We're currently pulling jQuery and jQueryUI (and jQueryUI CSS) libraries from the google CDN. I like this because I can call google.load("jquery", "1");
and the latest jQuery 1.x.x will be used.
Now I am to pull the libraries locally because of security.
I'm happy to pull them locally but I'm wondering what are some of the other benefits and pitfalls to watch out for?
I don't like downloading libraries from third party servers, because any new version can introduce an incompatible change or a bug the testing team missed. I don't want my website to break just because jQuery team posted a new version.
The main benefit of having them on a CDN is that the files can be downloaded in parallel to files downloaded from your own website. This reduces latency on every page. So, the flip side of this is a pitfall of hosting locally - increased latency. The main reason for that is that browsers are limited in the number of connections that they can make at the same time to the same webserver. In IE6 this was defaulted to 2 concurrent connections to the same domain - shared between all open windows of IE!! In IE8 it is a bit better, defaulting to 6, which is inline with FF, but still, if you have a lot of images and you are not using sprites, you will experience heavy latency.
Using a CDN, I would always set the library version explicitly rather than getting the latest one. This reduces the risk of new versions breaking your code. Not very likely with jQuery, but possible.
The other main benefit of using a CDN is reduced traffic on your site. If you pay per GB or you are on a virtual server with limited resources, you might find that overall site performance increases and hosting costs come down when you farm off some of your content to a public CDN.
Google CDN:
Locally:
i alway use the CDN from Google. But just in case its offline:
<script src="http://ajax.googleapis.com/ajax/libs/jquery/1.4.2/jquery.min.js"></script>
<script>!window.jQuery && document.write('<script src="jquery-1.4.2.min.js"><\/script>')</script>
Grab Google CDN's jQuery and fall back to local if necessary
Benifits (iam talking of google cdn)
Virtually every way you look at it, using Google's CDN is a good thing.
Performance will be improved (albeit fairly marginally, unless your site is really busy), and the amount of data your servers have to transmit will go down (although jQuery isn't exactly a massive thing to download), etc.
The only reason you wouldn't want to use it is if you don't trust Google. By using it, you are effectively giving Google an additional window of information into your site's traffic profile, including knowledge of URLs that you may otherwise not want to make public (eg secure areas of your site).
If you are paranoid about security then this may be enough to persuade you not to use them (after all, hosting it yourself isn't exactly going to slow your site down to a crawl), but in general most people would take the pragmatic view that Google knows enough about their site already that adding this won't make much difference.
I prefer to use my local version, because I don't have control about what they will provide. For example I don't want my users to get affected by google-analytics or anything similar, because this is a legal problem in my country.

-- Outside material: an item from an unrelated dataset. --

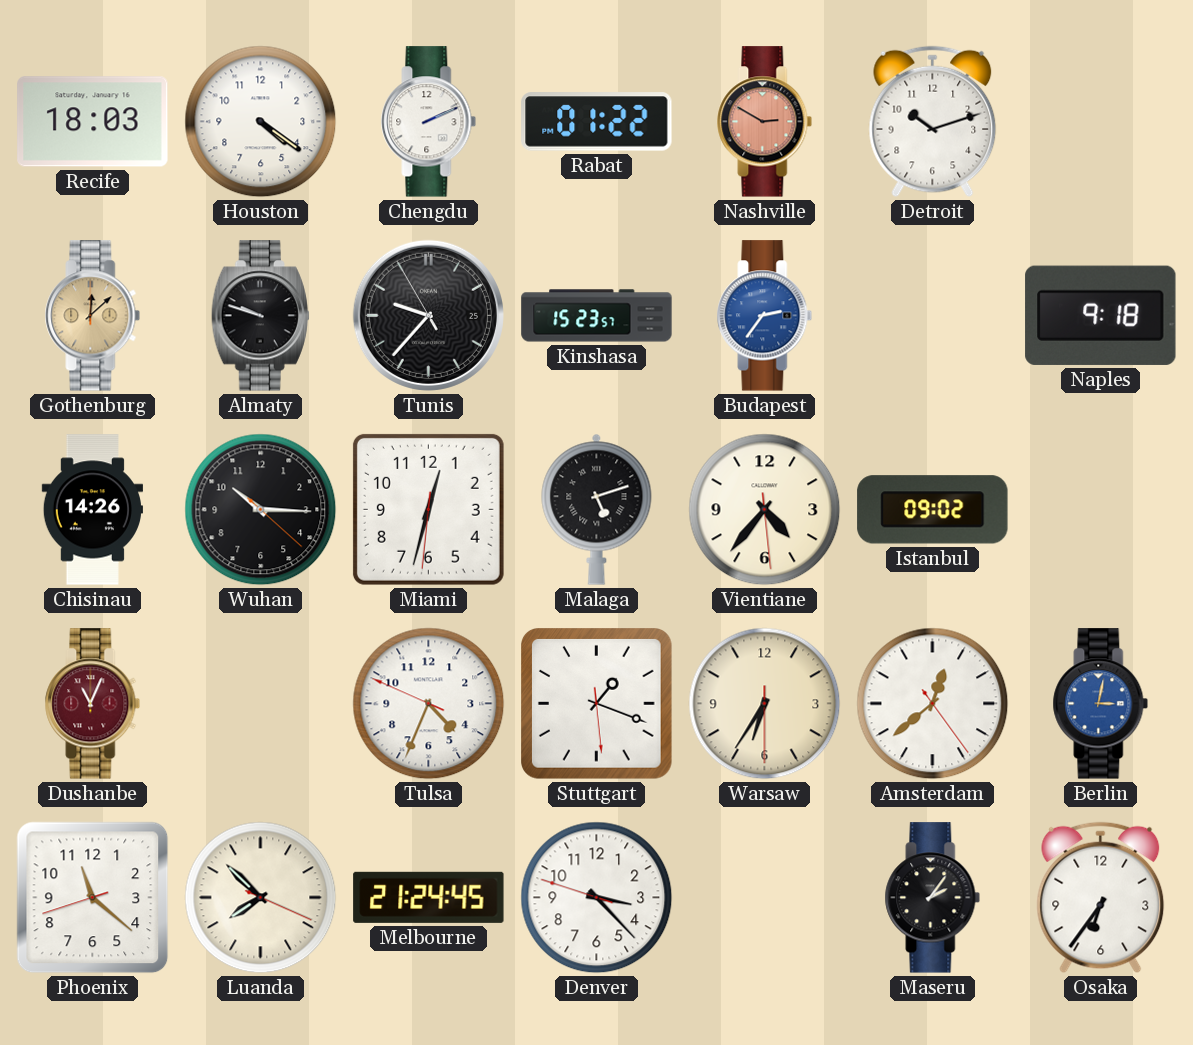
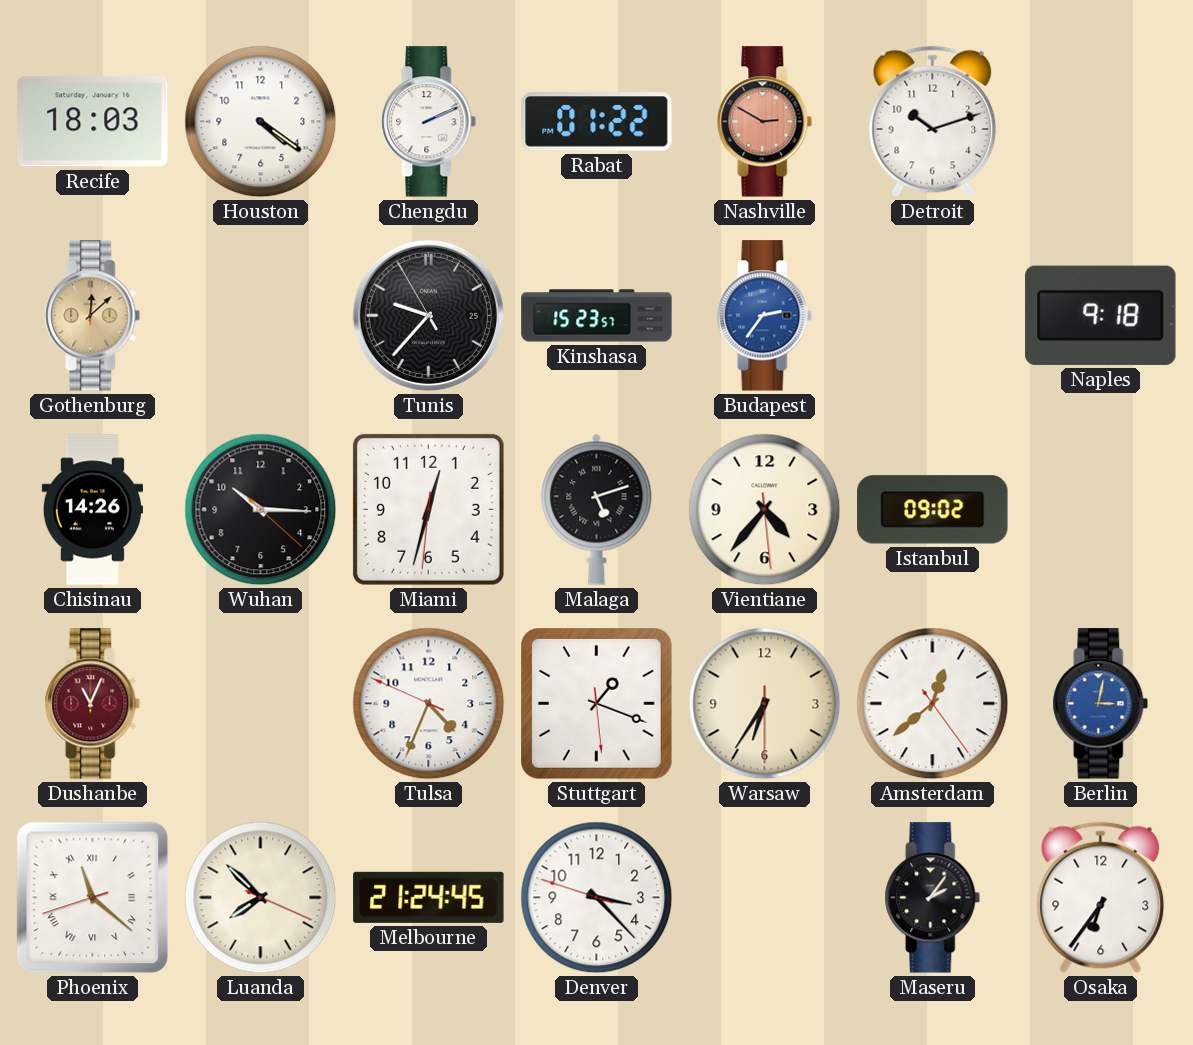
Almaty: 9:48 -> none
Phoenix numerals: Arabic -> Roman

Others have covered the benefits. Pitfalls:
If you only include content from your own server, that's one server that needs to be running—and not blocked by firewalls etc—to make your site work. Pull script from a third party and now that's two servers that need to be running and unblocked to make your site work.
Any site you pull <script> from can completely control the user's experience on your site. If Google were feeling evil they could put something in their copy of jQuery to log your keypresses, steal personal information from the page you're on to tie into their web tracking database, make you post “I love Google!” comments to every form, and so on.
Google probably aren't actually going to do that, but it's a factor that's out of your control, and certainly something to worry about with other script-hosting services. There have been incidents before where stats scripts have been compromised with malware loaders.
Before including any script from a third party—even on one single page of your site—you must 100% trust them with all user-accessible functionality visible on that hostname (including web-facing admin functions).